**TASK**
Reading through the lines below, count those that include the string "VALÈNCIA"; the answer is that number and nothing else.

Records excerpted from a collection
****************
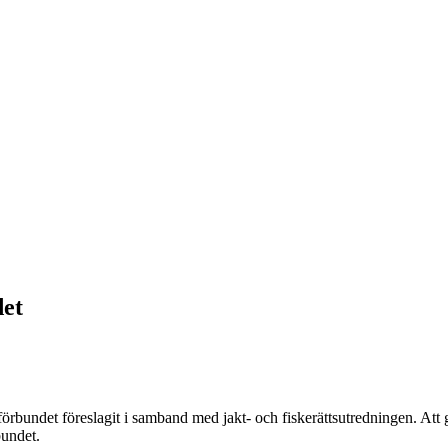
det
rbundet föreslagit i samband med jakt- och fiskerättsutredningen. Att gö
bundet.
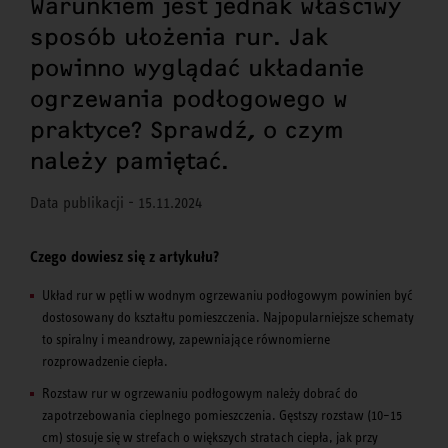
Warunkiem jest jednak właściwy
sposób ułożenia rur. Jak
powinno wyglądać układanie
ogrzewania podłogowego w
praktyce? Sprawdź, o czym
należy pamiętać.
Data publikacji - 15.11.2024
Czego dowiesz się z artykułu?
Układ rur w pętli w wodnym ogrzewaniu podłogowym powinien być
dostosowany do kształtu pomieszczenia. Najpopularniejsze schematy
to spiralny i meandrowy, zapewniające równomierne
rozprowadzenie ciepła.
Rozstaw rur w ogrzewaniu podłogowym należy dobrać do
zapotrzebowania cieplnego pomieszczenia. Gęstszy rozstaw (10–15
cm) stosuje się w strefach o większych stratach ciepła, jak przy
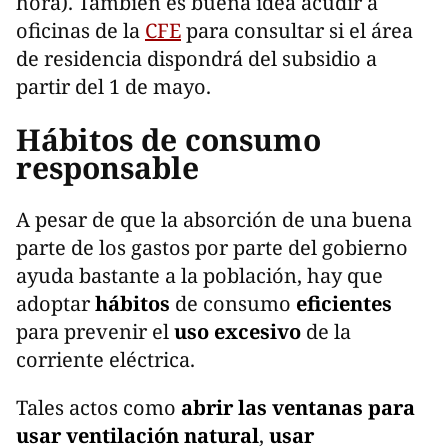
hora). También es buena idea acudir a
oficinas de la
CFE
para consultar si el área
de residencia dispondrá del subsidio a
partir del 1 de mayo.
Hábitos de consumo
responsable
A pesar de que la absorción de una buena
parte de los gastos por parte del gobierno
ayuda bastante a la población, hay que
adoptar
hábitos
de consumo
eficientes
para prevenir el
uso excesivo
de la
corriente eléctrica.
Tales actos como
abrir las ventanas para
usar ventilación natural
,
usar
****************
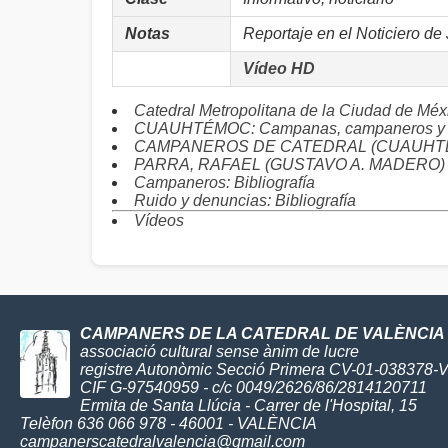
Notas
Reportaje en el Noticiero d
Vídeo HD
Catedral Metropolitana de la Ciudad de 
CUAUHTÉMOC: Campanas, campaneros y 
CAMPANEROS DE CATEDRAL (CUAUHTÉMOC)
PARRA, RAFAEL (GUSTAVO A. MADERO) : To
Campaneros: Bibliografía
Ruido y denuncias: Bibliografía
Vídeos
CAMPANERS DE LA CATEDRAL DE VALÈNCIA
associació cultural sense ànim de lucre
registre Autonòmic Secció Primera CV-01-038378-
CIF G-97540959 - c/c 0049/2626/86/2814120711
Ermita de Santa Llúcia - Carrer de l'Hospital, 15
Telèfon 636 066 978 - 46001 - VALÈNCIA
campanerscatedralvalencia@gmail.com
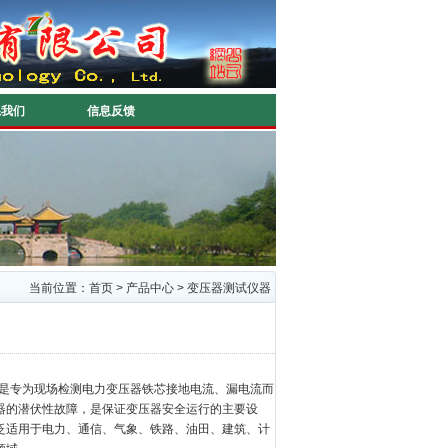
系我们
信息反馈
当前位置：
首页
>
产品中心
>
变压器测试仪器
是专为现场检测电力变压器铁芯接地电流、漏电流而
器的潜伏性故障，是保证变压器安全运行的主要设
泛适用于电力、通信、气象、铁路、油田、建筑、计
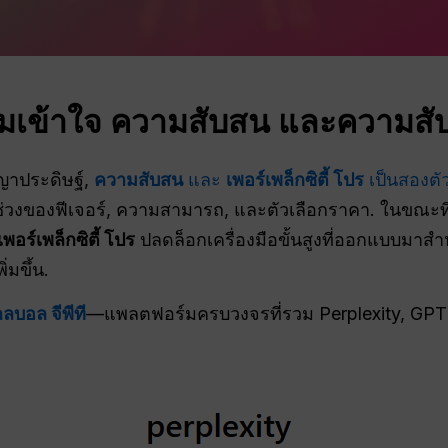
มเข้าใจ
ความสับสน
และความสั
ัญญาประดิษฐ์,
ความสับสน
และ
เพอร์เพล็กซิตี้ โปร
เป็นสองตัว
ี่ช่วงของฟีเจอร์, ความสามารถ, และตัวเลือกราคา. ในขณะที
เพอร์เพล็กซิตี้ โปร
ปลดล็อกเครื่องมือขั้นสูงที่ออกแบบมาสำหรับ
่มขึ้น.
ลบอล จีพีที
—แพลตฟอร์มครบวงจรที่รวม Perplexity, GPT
****************
**YOUR RESPONSE**
2